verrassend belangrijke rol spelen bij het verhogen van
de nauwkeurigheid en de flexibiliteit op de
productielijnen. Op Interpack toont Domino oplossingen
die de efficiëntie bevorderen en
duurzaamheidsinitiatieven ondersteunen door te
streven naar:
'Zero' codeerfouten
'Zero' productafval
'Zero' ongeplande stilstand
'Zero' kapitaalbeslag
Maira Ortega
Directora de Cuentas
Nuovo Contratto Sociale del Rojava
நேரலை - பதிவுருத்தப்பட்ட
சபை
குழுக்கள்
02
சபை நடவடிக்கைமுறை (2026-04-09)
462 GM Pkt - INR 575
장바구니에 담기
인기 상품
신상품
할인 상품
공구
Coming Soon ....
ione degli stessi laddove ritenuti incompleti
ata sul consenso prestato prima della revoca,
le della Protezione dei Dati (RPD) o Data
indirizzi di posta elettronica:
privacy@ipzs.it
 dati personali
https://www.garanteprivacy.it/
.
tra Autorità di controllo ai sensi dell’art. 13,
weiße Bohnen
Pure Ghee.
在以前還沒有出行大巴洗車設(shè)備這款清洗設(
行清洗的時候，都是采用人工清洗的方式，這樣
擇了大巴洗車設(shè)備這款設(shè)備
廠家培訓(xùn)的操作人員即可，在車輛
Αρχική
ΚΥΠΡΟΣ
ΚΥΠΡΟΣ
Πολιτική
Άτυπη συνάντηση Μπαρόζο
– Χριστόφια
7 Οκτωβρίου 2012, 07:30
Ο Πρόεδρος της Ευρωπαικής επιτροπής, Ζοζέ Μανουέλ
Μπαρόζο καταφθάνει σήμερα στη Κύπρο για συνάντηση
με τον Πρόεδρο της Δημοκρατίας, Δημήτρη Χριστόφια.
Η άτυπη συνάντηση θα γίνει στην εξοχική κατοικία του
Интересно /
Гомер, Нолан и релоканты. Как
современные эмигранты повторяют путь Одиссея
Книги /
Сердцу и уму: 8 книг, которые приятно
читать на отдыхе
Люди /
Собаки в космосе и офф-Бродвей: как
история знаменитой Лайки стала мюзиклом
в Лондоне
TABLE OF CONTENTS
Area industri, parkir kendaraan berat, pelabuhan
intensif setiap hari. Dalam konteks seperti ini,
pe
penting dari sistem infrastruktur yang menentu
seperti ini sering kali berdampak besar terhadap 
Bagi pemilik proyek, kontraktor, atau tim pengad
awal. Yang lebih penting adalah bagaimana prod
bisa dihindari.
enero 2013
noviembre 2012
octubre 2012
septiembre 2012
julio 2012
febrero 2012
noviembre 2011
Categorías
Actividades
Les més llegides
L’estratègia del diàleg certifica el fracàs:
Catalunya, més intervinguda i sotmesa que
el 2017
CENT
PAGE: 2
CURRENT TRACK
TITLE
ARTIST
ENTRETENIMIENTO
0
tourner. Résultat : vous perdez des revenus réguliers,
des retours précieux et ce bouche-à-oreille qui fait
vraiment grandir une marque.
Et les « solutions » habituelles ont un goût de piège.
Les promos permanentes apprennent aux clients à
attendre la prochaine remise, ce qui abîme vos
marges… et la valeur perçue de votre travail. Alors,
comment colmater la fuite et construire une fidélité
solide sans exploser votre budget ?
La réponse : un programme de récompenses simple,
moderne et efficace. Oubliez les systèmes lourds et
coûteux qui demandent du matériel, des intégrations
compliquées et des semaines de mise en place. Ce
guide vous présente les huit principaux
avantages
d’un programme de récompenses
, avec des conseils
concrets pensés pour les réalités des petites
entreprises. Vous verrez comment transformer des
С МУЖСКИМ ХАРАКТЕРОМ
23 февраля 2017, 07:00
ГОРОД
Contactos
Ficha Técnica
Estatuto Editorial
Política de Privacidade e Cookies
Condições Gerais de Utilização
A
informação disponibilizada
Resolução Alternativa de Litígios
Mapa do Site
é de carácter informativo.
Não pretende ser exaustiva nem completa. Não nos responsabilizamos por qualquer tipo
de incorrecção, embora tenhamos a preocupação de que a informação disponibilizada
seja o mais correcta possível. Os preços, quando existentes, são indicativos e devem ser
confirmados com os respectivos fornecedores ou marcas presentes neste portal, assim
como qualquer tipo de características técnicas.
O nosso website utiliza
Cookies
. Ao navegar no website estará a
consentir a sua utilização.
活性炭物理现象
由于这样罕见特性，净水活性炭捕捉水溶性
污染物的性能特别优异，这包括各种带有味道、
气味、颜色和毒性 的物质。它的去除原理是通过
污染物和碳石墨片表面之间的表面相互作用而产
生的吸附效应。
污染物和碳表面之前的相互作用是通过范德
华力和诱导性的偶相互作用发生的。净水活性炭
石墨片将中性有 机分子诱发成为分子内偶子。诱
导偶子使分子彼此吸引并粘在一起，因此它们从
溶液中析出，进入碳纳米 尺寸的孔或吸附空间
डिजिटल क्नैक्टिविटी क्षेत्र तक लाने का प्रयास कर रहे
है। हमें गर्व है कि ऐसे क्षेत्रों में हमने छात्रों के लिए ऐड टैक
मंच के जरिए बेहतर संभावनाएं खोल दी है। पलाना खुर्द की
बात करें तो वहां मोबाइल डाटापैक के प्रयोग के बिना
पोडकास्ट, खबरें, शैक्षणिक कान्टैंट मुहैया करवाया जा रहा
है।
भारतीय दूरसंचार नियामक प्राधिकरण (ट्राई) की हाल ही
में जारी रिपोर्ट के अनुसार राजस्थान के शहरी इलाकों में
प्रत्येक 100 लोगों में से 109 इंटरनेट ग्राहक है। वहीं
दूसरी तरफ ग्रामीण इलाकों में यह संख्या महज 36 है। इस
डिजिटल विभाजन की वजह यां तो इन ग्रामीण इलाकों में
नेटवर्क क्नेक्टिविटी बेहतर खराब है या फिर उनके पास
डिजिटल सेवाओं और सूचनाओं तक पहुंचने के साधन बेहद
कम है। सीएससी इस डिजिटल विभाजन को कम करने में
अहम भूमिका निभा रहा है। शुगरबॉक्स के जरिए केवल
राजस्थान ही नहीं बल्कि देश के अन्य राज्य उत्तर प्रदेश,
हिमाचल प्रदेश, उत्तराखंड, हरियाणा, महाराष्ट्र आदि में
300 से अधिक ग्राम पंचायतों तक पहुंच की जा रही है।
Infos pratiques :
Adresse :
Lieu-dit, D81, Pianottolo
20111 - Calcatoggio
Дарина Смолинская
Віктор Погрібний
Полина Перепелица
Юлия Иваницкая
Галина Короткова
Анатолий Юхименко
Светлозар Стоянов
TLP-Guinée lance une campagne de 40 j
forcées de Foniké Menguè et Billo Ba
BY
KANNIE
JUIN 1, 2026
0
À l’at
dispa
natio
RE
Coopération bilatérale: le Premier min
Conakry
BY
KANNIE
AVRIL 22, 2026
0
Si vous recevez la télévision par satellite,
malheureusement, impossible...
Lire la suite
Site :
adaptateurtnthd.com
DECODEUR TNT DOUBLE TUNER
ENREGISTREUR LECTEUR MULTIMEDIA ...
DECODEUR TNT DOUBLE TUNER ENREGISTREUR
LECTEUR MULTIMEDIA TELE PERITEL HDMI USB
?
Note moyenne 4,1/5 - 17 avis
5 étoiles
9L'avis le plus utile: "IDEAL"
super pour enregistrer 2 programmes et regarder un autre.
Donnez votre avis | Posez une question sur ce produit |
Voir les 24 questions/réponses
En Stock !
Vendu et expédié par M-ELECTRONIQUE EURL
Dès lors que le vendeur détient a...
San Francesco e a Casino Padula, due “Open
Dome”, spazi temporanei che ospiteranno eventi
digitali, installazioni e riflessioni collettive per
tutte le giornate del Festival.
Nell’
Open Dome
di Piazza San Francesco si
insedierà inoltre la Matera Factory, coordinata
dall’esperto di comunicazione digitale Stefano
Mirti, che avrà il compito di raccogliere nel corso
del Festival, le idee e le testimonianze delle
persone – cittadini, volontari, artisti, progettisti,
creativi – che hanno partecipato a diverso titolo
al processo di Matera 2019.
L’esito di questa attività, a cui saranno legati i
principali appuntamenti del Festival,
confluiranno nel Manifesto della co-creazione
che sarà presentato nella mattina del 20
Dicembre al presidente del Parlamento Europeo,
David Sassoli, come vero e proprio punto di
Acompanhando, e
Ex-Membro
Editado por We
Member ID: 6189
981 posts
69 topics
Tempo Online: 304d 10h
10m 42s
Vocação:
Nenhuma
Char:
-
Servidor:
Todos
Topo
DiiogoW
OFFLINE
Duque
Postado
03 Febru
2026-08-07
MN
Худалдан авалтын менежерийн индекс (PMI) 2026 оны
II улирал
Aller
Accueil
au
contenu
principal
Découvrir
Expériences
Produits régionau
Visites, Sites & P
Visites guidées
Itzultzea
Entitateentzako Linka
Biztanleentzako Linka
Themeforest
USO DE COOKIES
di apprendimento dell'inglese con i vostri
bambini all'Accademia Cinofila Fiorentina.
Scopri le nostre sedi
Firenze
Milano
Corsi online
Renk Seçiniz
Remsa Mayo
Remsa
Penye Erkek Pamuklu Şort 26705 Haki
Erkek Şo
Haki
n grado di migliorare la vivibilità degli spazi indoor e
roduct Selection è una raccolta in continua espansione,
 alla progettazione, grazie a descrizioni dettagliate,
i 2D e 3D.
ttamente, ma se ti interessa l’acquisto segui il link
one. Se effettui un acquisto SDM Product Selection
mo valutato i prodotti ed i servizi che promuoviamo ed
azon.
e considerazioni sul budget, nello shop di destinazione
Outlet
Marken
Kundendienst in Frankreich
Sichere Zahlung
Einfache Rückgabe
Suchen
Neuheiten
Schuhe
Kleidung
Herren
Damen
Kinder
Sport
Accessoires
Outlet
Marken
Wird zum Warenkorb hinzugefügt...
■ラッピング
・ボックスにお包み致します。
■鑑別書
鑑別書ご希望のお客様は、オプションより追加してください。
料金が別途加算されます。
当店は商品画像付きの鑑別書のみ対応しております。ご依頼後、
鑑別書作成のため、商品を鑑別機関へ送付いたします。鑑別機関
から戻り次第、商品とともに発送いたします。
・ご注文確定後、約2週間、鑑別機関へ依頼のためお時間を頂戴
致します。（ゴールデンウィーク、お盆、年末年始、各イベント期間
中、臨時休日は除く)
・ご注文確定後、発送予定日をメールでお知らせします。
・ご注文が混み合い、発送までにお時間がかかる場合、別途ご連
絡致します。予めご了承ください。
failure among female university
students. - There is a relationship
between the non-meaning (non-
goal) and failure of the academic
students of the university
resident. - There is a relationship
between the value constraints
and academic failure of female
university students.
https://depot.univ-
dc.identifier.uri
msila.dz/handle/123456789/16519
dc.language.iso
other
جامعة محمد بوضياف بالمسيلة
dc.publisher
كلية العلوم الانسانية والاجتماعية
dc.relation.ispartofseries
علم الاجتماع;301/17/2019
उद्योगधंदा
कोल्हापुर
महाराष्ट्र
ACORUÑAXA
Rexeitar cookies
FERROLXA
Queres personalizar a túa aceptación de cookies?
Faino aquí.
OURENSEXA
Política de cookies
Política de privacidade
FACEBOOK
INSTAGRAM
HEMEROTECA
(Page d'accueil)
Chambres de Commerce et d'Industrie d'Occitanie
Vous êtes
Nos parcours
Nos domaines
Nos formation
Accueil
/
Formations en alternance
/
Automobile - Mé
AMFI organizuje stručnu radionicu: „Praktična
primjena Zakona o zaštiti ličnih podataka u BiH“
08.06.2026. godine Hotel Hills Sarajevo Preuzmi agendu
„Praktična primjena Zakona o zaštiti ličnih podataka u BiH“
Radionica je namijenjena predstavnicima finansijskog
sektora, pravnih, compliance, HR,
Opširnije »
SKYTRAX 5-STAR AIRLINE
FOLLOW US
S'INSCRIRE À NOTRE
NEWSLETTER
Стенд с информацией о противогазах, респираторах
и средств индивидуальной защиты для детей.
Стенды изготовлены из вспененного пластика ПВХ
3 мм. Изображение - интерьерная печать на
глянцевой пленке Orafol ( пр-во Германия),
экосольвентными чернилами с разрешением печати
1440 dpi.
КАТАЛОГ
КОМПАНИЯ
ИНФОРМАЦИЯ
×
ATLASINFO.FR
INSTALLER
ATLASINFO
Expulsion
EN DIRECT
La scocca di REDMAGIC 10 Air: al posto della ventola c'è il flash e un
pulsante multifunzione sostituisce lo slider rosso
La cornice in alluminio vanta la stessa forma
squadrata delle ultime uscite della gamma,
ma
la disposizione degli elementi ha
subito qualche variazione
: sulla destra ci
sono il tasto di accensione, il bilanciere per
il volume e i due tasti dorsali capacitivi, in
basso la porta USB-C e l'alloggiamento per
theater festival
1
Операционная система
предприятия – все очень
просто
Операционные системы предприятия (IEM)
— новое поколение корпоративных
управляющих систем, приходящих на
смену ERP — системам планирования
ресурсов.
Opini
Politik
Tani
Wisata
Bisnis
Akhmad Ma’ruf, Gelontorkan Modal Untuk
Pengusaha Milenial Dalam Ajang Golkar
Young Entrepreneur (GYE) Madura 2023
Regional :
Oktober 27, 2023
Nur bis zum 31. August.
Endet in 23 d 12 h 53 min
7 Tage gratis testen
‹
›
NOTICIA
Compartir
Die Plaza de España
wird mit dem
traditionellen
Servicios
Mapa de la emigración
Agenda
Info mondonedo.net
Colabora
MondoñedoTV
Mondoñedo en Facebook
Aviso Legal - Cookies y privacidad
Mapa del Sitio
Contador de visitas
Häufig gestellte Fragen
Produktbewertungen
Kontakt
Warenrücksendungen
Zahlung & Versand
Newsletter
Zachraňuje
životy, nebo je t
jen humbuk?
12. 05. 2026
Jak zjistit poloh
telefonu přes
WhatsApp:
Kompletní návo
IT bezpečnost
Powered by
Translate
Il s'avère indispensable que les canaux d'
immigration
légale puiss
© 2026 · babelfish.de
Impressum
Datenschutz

+===+

__EXERCISE BRIEF__
Output the lines of the records above exactly as they appear, from the line containing "marges… et la" through the line containing "compliquées et des".

__SOLUTION__
marges… et la valeur perçue de votre travail. Alors,
comment colmater la fuite et construire une fidélité
solide sans exploser votre budget ?
La réponse : un programme de récompenses simple,
moderne et efficace. Oubliez les systèmes lourds et
coûteux qui demandent du matériel, des intégrations
compliquées et des semaines de mise en place. Ce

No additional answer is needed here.